Description of the task →
Where the line containing "terena biti znatno" appears, start copying; continue through the last line below and copy nothing else.

Records excerpted from a collection →
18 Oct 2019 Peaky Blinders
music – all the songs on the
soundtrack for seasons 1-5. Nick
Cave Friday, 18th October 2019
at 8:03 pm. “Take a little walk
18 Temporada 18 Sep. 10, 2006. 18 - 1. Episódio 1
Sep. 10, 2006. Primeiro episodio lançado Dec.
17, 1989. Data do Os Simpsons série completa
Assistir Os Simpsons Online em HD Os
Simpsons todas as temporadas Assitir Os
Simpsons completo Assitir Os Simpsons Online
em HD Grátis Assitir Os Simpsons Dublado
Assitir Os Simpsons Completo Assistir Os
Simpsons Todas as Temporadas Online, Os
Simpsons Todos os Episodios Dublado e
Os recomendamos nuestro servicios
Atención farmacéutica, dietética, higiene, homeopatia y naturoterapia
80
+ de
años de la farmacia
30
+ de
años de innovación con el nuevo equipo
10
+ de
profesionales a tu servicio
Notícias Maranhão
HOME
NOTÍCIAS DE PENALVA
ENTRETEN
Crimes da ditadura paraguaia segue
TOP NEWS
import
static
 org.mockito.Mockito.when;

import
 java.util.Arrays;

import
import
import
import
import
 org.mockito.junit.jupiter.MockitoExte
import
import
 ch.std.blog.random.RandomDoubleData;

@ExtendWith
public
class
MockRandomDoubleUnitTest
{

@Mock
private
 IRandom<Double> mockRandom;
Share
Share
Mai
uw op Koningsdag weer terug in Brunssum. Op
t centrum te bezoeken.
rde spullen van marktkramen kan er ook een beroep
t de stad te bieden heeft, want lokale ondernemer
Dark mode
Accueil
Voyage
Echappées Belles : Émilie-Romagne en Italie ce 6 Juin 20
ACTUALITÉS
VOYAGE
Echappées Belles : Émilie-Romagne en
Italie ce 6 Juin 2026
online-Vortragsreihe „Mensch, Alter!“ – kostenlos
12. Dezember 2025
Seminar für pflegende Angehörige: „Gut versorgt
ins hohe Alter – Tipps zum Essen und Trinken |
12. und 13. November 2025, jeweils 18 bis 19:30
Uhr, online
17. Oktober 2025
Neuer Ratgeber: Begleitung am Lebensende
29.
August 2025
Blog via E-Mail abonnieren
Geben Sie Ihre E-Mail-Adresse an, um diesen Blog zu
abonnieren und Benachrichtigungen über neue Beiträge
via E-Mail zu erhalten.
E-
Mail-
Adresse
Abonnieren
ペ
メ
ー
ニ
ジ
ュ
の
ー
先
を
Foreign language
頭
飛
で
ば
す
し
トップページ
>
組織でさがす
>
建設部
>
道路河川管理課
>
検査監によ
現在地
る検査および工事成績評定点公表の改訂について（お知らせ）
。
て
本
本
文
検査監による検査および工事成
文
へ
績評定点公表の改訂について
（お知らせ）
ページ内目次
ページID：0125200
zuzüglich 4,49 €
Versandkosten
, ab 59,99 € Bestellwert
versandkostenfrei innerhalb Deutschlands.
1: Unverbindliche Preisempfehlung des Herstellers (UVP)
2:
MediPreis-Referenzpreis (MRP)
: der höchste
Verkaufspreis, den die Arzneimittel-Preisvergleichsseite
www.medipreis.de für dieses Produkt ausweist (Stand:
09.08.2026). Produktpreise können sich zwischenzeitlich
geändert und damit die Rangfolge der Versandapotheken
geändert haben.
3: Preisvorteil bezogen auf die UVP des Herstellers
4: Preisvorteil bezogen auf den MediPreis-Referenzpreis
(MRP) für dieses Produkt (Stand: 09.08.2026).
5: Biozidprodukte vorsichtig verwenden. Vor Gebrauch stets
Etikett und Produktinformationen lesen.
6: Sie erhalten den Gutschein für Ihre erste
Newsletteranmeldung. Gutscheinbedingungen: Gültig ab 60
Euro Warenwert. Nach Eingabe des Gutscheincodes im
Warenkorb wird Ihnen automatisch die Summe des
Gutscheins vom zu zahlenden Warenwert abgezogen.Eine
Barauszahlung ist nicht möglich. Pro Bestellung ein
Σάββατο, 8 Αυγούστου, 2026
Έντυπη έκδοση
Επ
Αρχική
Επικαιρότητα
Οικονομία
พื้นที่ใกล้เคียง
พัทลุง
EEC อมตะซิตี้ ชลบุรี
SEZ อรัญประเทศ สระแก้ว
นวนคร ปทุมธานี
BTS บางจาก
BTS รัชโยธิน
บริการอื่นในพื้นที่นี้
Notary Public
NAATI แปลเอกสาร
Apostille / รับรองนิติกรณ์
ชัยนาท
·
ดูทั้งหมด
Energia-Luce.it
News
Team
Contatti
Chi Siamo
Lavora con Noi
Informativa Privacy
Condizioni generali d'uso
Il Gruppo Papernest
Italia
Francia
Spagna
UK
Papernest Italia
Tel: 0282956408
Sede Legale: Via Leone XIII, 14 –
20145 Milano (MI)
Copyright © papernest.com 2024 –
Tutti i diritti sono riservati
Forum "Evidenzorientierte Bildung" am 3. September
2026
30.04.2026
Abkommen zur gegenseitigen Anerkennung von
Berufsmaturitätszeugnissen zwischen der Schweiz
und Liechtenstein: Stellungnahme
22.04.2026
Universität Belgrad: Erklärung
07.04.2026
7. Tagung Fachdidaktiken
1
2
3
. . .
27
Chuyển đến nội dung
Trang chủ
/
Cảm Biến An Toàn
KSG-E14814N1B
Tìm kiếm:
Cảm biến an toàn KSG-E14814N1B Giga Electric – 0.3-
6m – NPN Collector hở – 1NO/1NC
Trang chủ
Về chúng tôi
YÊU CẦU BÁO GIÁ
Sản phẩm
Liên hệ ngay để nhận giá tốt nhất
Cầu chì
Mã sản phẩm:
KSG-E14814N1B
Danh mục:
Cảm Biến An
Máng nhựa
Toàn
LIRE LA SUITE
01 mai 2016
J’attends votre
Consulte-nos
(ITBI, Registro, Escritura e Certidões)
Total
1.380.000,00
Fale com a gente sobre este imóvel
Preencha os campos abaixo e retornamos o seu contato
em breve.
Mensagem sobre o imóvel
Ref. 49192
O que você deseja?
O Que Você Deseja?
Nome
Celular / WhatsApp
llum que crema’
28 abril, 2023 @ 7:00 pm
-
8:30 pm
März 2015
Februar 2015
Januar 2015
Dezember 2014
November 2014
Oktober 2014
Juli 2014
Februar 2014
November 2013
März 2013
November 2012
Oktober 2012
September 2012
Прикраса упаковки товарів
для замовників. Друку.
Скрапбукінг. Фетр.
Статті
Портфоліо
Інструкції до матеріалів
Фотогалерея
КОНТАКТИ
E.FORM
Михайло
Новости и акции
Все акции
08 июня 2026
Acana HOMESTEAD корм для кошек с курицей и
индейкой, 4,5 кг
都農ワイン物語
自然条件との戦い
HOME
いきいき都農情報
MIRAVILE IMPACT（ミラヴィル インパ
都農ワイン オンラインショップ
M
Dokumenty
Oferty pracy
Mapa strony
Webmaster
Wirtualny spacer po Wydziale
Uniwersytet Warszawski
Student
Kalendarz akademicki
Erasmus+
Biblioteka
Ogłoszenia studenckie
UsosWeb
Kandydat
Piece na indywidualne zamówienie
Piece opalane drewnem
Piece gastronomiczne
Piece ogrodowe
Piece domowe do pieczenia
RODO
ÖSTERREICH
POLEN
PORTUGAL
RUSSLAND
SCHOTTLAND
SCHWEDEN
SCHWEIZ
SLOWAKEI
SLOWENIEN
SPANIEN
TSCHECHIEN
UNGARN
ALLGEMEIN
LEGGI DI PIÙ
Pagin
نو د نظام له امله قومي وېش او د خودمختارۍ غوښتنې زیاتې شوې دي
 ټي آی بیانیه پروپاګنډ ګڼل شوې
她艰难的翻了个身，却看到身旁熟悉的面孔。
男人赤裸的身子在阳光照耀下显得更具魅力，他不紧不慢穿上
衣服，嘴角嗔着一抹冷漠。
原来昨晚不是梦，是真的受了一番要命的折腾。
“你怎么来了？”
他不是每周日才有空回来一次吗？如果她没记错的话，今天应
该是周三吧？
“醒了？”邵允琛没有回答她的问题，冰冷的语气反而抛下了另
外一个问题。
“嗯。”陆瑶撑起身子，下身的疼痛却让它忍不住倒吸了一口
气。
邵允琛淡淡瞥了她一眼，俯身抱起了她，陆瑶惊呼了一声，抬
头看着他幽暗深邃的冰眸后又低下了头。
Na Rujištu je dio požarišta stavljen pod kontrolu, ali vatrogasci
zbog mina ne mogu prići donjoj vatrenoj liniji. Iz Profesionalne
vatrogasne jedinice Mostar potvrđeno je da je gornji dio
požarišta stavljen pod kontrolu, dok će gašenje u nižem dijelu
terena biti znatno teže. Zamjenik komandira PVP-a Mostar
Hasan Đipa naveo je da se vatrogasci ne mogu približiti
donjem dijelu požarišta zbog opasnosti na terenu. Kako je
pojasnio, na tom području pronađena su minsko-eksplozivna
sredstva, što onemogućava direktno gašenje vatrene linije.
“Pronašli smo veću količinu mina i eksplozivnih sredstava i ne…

Expected answer →
terena biti znatno teže. Zamjenik komandira PVP-a Mostar
Hasan Đipa naveo je da se vatrogasci ne mogu približiti
donjem dijelu požarišta zbog opasnosti na terenu. Kako je
pojasnio, na tom području pronađena su minsko-eksplozivna
sredstva, što onemogućava direktno gašenje vatrene linije.
“Pronašli smo veću količinu mina i eksplozivnih sredstava i ne…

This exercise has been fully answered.